> [WORK TO COMPLETE]
Find the string "Back" in the listing and report every line that has it.
>>>>>
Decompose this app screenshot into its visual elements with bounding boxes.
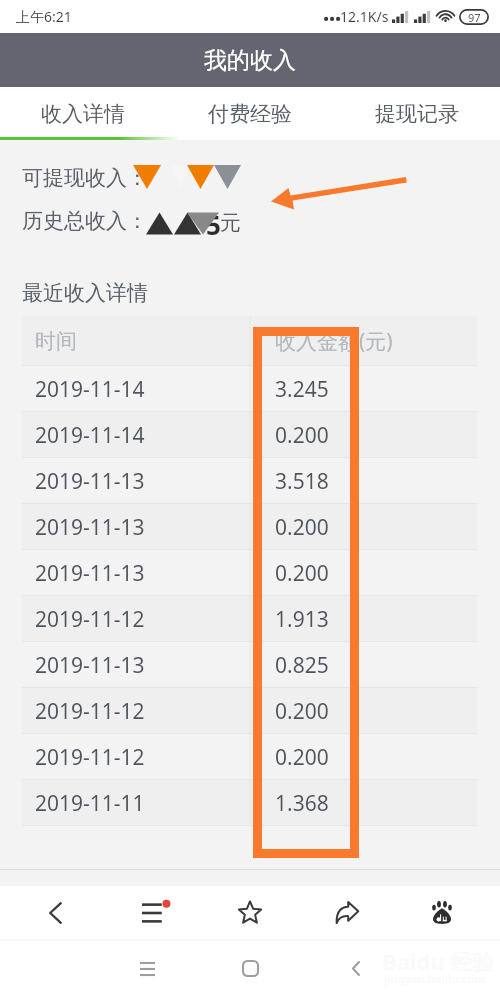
button[interactable]: Back bbox=[0, 886, 110, 939]
staticText: 3.245 bbox=[275, 375, 329, 404]
button[interactable]: 时间 bbox=[22, 316, 477, 366]
button[interactable]: Share bbox=[300, 886, 393, 939]
staticText: 0.200 bbox=[275, 743, 329, 772]
staticText: 0.200 bbox=[275, 513, 329, 542]
button[interactable]: 收入详情 bbox=[0, 87, 166, 140]
staticText: 历史总收入： bbox=[22, 208, 148, 234]
staticText: 2019-11-13 bbox=[35, 467, 145, 496]
staticText: 2019-11-11 bbox=[35, 789, 145, 818]
button[interactable]: Favorite bbox=[200, 886, 300, 939]
staticText: 2019-11-14 bbox=[35, 375, 145, 404]
button[interactable]: Recents bbox=[110, 941, 185, 1000]
button[interactable]: 2019-11-13 bbox=[22, 642, 477, 688]
staticText: 收入金额(元) bbox=[275, 327, 393, 356]
button[interactable]: Back bbox=[318, 941, 393, 1000]
button[interactable]: 2019-11-14 bbox=[22, 366, 477, 412]
staticText: 元 bbox=[220, 210, 241, 236]
staticText: 我的收入 bbox=[204, 46, 296, 75]
staticText: 5 bbox=[206, 207, 221, 242]
button[interactable]: Menu bbox=[110, 886, 200, 939]
staticText: 2019-11-13 bbox=[35, 559, 145, 588]
staticText: 上午6:21 bbox=[16, 7, 72, 26]
staticText: 2019-11-13 bbox=[35, 513, 145, 542]
staticText: 2019-11-12 bbox=[35, 743, 145, 772]
button[interactable]: 付费经验 bbox=[166, 87, 333, 140]
staticText: 0.825 bbox=[275, 651, 329, 680]
button[interactable]: 2019-11-11 bbox=[22, 780, 477, 826]
staticText: 3.518 bbox=[275, 467, 329, 496]
staticText: 最近收入详情 bbox=[22, 280, 148, 306]
button[interactable]: 2019-11-13 bbox=[22, 458, 477, 504]
staticText: 12.1K/s bbox=[340, 7, 389, 26]
button[interactable]: 2019-11-13 bbox=[22, 550, 477, 596]
staticText: 付费经验 bbox=[208, 101, 292, 127]
button[interactable]: 2019-11-12 bbox=[22, 688, 477, 734]
button[interactable]: Baidu bbox=[388, 886, 495, 939]
staticText: 可提现收入： bbox=[22, 165, 148, 191]
staticText: 0.200 bbox=[275, 421, 329, 450]
staticText: 1.913 bbox=[275, 605, 329, 634]
staticText: 0.200 bbox=[275, 697, 329, 726]
button[interactable]: 提现记录 bbox=[333, 87, 500, 140]
staticText: 0.200 bbox=[275, 559, 329, 588]
staticText: 提现记录 bbox=[375, 101, 459, 127]
button[interactable]: 2019-11-13 bbox=[22, 504, 477, 550]
button[interactable]: 2019-11-12 bbox=[22, 596, 477, 642]
staticText: 2019-11-13 bbox=[35, 651, 145, 680]
staticText: 2019-11-12 bbox=[35, 697, 145, 726]
button[interactable]: 2019-11-14 bbox=[22, 412, 477, 458]
staticText: 收入详情 bbox=[41, 101, 125, 127]
staticText: 1.368 bbox=[275, 789, 329, 818]
staticText: 97 bbox=[468, 10, 481, 25]
button[interactable]: 2019-11-12 bbox=[22, 734, 477, 780]
button[interactable]: Home bbox=[213, 941, 288, 1000]
staticText: 2019-11-14 bbox=[35, 421, 145, 450]
staticText: 时间 bbox=[35, 328, 77, 354]
staticText: 2019-11-12 bbox=[35, 605, 145, 634]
<<<<<
> [RESPONSE]
button[interactable]: Back bbox=[0, 886, 110, 939]
button[interactable]: Back bbox=[318, 941, 393, 1000]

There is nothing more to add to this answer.